Other names are used by other Christian bodies for the sacraments which they recognize, notably Chrismation is the name for the reception of the seal of the Holy Spirit in the Eastern Orthodox Church.

Historical Recognition of the Sacraments

The identification of sacraments as "signs" can be traced back to St. Augustine who said: "the signs of divine things are, it is true, things visible, but ... invisible things themselves are also honored in them." ( De Cat. Rud. 26.50)

The Council of Trent in the Tridentine Creed interpreted this as follows in mid sixteenth century: "A Sacrament is a visible sign of an invisible grace"
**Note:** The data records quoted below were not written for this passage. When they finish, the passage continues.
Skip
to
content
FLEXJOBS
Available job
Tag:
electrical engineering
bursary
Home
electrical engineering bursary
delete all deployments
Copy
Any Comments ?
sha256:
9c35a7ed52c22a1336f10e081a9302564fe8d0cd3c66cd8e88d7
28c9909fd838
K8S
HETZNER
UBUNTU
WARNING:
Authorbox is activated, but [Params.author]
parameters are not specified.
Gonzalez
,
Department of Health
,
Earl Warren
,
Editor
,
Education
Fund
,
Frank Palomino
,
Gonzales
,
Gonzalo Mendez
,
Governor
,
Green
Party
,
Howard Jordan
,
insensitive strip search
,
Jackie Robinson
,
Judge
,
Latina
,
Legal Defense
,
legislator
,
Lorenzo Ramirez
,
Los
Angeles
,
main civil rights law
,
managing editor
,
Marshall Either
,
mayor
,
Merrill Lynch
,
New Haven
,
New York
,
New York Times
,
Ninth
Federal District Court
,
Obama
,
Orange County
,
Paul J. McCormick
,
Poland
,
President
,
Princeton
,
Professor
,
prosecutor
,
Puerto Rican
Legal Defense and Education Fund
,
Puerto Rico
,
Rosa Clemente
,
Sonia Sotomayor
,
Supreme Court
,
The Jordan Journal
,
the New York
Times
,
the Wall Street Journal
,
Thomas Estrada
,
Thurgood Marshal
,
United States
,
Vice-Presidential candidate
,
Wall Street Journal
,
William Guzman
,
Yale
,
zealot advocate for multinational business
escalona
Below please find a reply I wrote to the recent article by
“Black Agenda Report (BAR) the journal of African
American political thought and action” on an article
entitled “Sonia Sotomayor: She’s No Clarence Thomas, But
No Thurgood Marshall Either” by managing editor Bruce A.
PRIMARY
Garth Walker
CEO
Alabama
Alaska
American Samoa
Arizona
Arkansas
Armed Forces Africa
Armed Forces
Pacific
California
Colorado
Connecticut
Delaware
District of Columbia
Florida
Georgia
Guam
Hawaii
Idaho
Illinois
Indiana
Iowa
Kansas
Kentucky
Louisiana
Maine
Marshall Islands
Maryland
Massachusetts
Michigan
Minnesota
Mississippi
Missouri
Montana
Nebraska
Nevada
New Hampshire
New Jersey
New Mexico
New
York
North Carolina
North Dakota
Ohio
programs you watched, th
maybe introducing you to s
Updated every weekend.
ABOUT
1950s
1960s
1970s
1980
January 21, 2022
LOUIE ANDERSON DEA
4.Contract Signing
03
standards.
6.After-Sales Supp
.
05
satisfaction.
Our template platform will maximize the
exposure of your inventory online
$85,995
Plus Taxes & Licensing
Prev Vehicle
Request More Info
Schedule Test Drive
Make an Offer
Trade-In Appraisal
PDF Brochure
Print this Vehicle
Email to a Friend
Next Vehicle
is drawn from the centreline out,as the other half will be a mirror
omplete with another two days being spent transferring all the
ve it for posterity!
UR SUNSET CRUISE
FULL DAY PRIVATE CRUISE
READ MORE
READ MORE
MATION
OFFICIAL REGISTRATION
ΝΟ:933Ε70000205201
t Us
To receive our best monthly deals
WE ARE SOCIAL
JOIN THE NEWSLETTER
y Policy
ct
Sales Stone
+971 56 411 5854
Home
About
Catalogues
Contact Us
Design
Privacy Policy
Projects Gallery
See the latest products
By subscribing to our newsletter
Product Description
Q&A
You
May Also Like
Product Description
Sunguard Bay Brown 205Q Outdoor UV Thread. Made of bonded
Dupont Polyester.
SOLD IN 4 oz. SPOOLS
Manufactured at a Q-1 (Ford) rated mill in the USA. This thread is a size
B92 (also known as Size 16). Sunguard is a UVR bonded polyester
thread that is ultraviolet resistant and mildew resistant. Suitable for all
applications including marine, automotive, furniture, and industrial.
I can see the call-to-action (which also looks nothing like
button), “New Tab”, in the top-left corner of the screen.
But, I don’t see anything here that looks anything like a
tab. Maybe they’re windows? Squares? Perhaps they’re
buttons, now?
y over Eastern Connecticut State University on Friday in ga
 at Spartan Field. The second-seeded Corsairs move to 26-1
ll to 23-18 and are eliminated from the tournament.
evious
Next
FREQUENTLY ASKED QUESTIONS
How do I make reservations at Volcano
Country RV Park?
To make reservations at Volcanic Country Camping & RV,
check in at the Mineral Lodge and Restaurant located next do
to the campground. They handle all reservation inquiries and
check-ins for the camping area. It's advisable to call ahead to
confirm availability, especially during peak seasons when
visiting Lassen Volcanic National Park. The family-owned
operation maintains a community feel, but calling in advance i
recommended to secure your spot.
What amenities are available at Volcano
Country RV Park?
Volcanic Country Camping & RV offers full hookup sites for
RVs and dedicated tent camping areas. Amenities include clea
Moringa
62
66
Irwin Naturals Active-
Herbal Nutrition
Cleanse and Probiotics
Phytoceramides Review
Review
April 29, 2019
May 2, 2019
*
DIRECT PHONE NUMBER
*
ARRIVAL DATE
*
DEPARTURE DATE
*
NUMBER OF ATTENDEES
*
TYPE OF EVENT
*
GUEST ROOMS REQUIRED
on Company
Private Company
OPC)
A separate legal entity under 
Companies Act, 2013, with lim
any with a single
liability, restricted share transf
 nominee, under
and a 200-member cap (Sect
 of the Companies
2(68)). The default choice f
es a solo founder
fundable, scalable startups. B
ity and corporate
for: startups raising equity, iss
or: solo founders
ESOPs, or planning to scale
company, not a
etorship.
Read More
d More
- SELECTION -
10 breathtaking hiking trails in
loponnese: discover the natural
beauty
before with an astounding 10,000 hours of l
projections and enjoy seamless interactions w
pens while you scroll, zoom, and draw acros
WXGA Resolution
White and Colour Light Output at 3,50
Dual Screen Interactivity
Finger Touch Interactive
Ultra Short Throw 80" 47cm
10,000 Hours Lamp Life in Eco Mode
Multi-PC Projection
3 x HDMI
Christians have differed widely as to the meaning of the sacraments and how God works through them. Catholics, and many Protestants, consider them means of grace through which God bestows spiritual blessing. This view was held by Martin Luther and John Calvin. Other Protestants, following Huldreich Zwingli, view the sacraments as signs of Christian profession and testimony to grace that has already been given through faith.


Most Protestants consider only the "evangelical" sacraments of Baptism and Communion to be sacraments per se, understanding these to be the only such practices directly instituted by Jesus, as reported in the Gospels. They hold that the other five rites are not made sacraments by the New Testament. So while Protestant churches have marriage ceremonies, and many have ordained clergy and a ceremony conferring ordination, they consider these rites to be ordinances rather than sacraments.

Some Anabaptist and Brethren groups consider foot-washing to be a sacrament. "Some Protestant groups, notably the Quakers and the Salvation Army, do not use sacraments." [1]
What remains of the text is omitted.